About this task: Copy out each line of the material in which the word "Ushuaia" can be found.

Exercise inputs:
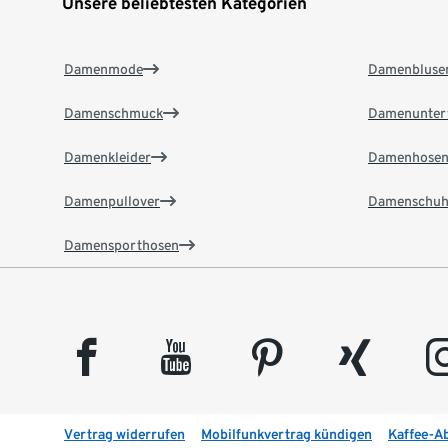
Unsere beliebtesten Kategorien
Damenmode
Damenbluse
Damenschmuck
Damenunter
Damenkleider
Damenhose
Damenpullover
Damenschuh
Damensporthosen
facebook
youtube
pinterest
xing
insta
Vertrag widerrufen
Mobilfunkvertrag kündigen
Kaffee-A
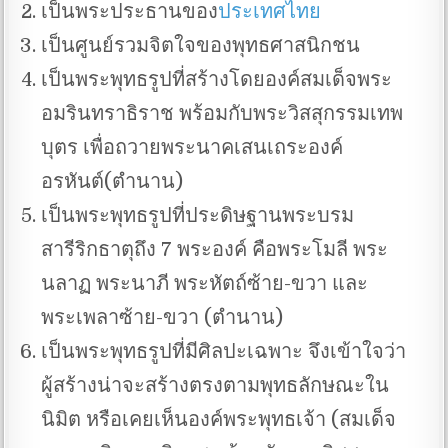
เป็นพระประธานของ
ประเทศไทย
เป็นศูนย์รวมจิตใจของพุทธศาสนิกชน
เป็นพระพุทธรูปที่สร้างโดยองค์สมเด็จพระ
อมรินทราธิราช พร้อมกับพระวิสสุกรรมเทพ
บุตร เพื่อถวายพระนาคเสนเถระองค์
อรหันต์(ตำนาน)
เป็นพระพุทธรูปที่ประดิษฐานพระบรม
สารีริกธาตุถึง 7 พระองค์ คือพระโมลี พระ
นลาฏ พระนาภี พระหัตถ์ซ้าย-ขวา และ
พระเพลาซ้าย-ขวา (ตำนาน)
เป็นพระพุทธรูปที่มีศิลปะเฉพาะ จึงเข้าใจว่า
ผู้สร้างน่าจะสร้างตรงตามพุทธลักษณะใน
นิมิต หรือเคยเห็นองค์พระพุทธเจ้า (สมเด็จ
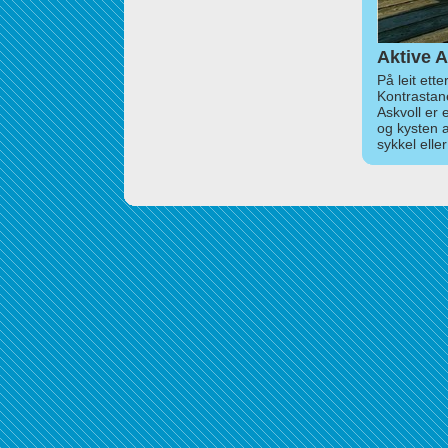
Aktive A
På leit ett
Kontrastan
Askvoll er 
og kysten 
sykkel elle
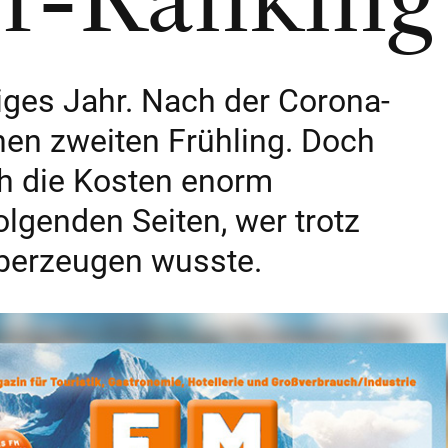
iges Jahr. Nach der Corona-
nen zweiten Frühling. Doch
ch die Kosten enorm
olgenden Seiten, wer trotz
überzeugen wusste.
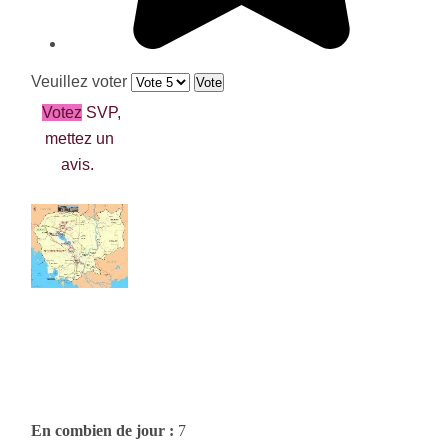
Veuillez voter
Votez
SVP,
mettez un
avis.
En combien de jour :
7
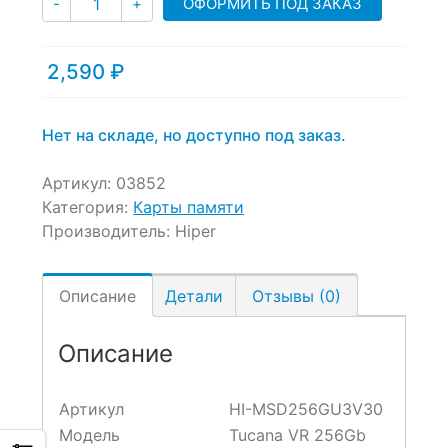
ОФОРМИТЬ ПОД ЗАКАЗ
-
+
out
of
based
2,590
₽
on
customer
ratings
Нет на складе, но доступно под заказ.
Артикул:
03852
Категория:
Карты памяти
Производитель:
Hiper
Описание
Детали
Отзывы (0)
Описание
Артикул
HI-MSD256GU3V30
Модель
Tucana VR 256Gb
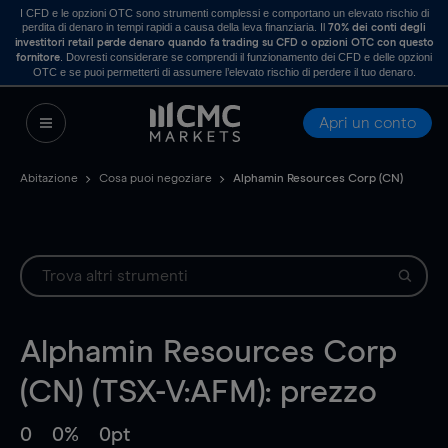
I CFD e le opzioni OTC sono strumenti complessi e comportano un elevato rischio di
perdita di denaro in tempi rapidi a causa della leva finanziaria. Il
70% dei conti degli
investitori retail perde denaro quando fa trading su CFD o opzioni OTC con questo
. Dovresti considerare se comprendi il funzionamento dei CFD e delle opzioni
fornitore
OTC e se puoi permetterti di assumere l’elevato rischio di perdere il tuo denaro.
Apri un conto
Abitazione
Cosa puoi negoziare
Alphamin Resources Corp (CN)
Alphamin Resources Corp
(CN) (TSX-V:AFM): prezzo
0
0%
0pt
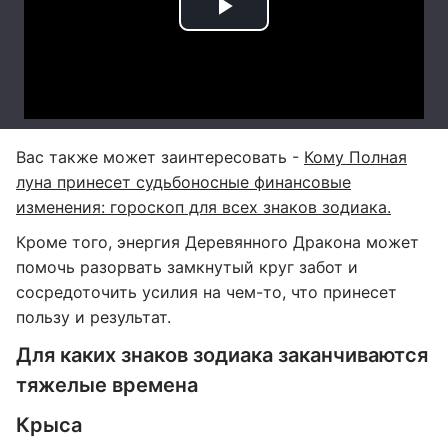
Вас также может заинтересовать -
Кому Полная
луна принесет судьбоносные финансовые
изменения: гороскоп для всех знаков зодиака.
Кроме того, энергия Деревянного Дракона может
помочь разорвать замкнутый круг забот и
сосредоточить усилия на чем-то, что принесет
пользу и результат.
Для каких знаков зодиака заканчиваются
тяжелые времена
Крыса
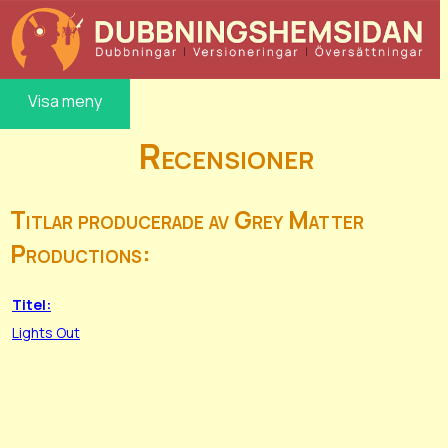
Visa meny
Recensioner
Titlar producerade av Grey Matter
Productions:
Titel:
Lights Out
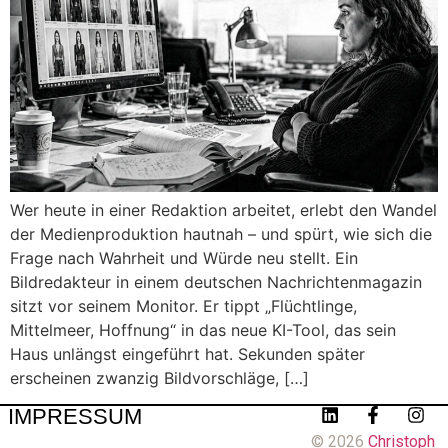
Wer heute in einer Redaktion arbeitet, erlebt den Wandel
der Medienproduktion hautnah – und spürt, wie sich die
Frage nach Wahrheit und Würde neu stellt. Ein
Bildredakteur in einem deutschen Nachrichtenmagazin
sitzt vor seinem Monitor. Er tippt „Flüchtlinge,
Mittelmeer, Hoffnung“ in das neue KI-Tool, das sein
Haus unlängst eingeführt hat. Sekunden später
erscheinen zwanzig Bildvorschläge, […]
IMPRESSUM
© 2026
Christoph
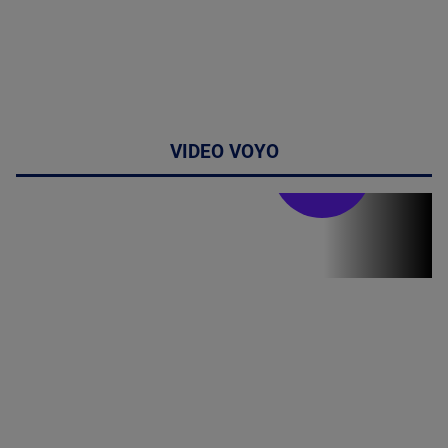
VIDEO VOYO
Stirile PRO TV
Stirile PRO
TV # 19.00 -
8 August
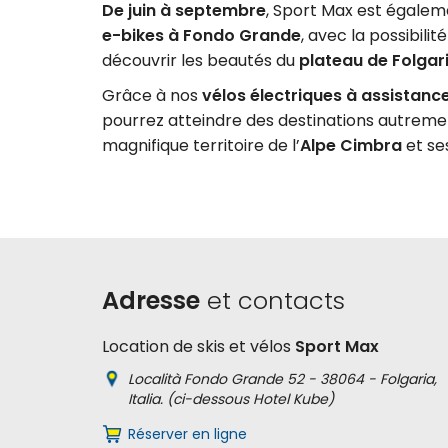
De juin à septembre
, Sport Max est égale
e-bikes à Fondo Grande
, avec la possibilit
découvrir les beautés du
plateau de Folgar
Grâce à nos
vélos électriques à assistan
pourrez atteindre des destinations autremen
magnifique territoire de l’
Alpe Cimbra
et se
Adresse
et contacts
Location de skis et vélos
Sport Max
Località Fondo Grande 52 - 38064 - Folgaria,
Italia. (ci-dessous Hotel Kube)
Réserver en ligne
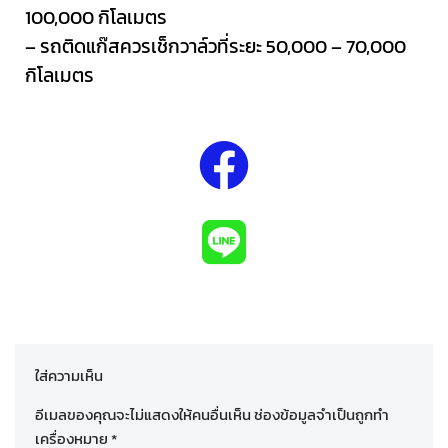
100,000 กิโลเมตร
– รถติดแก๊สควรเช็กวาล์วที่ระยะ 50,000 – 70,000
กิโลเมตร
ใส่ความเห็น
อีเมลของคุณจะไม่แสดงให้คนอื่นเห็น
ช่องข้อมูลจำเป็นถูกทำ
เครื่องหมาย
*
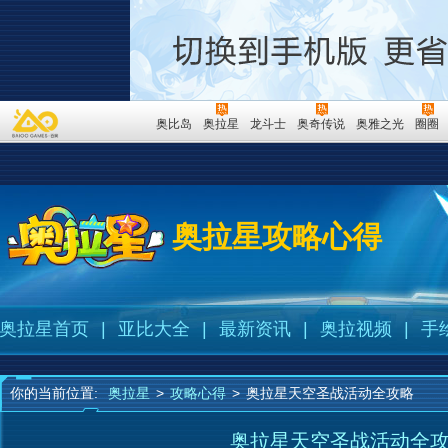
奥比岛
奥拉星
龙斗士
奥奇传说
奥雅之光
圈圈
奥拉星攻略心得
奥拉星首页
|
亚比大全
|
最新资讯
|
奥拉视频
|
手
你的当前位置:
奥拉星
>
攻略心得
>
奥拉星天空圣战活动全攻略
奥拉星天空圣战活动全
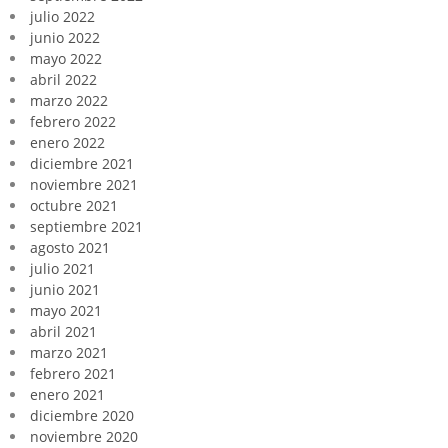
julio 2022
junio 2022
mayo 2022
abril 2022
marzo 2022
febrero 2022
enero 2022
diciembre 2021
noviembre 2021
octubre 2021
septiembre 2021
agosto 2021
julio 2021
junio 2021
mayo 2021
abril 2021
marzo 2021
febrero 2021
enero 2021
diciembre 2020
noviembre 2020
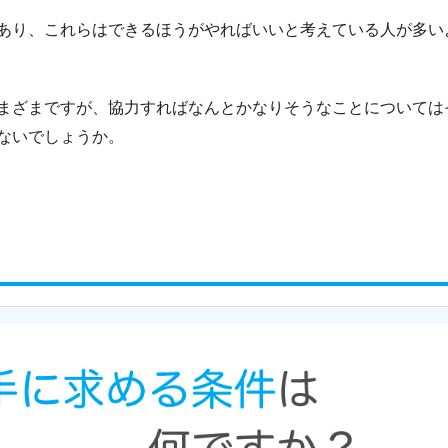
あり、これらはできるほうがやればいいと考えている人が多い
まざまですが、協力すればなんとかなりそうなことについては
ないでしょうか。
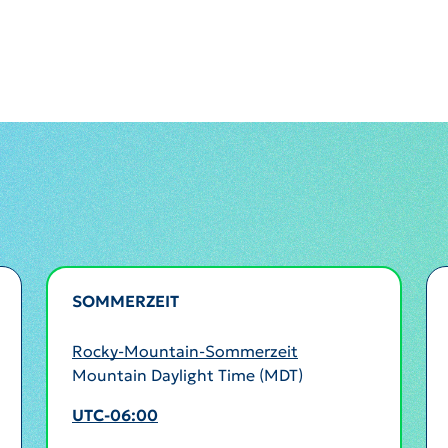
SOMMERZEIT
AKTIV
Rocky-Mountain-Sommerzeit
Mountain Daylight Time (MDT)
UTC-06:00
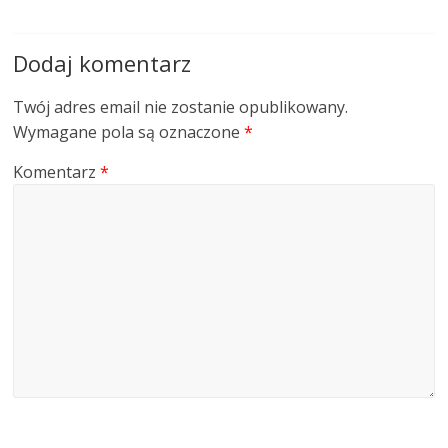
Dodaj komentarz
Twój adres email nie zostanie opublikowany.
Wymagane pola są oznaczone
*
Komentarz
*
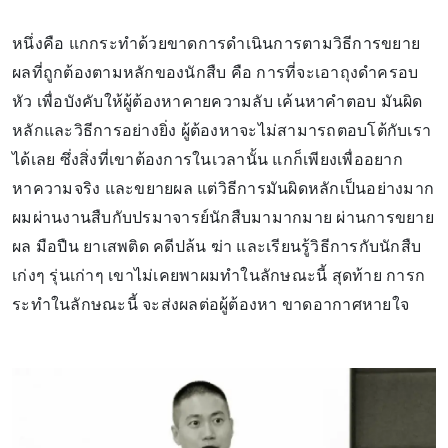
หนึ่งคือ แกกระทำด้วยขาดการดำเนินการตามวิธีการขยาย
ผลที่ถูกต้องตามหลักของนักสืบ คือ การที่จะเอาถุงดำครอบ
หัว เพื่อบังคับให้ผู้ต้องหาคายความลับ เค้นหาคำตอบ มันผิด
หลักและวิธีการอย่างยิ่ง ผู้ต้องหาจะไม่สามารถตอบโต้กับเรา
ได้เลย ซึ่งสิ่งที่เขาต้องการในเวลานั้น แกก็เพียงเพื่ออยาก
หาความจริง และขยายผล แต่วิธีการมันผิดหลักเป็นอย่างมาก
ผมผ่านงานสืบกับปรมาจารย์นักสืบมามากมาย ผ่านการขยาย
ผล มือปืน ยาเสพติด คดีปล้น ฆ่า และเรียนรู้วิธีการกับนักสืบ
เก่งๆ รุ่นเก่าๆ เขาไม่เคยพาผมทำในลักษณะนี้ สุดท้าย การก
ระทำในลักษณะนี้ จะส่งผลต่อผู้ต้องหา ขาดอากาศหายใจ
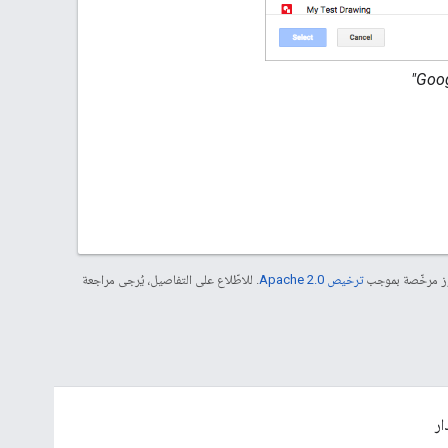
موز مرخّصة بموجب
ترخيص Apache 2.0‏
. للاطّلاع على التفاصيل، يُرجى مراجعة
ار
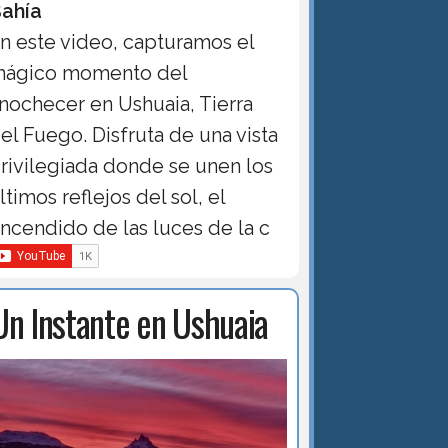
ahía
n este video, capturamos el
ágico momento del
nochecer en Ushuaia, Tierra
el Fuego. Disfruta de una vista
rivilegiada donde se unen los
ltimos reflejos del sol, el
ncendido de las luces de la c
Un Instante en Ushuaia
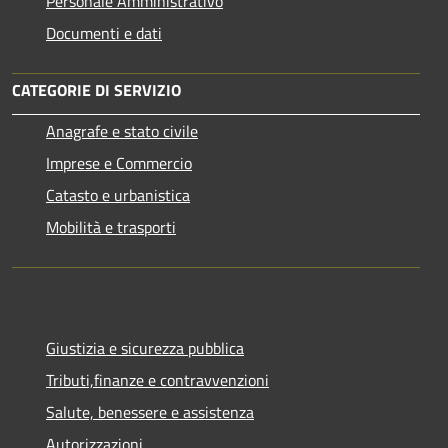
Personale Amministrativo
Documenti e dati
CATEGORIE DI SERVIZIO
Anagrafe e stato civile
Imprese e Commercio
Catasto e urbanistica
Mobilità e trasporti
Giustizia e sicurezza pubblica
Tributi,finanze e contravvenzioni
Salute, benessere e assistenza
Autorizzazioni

Your solution:
nochecer en Ushuaia, Tierra
Un Instante en Ushuaia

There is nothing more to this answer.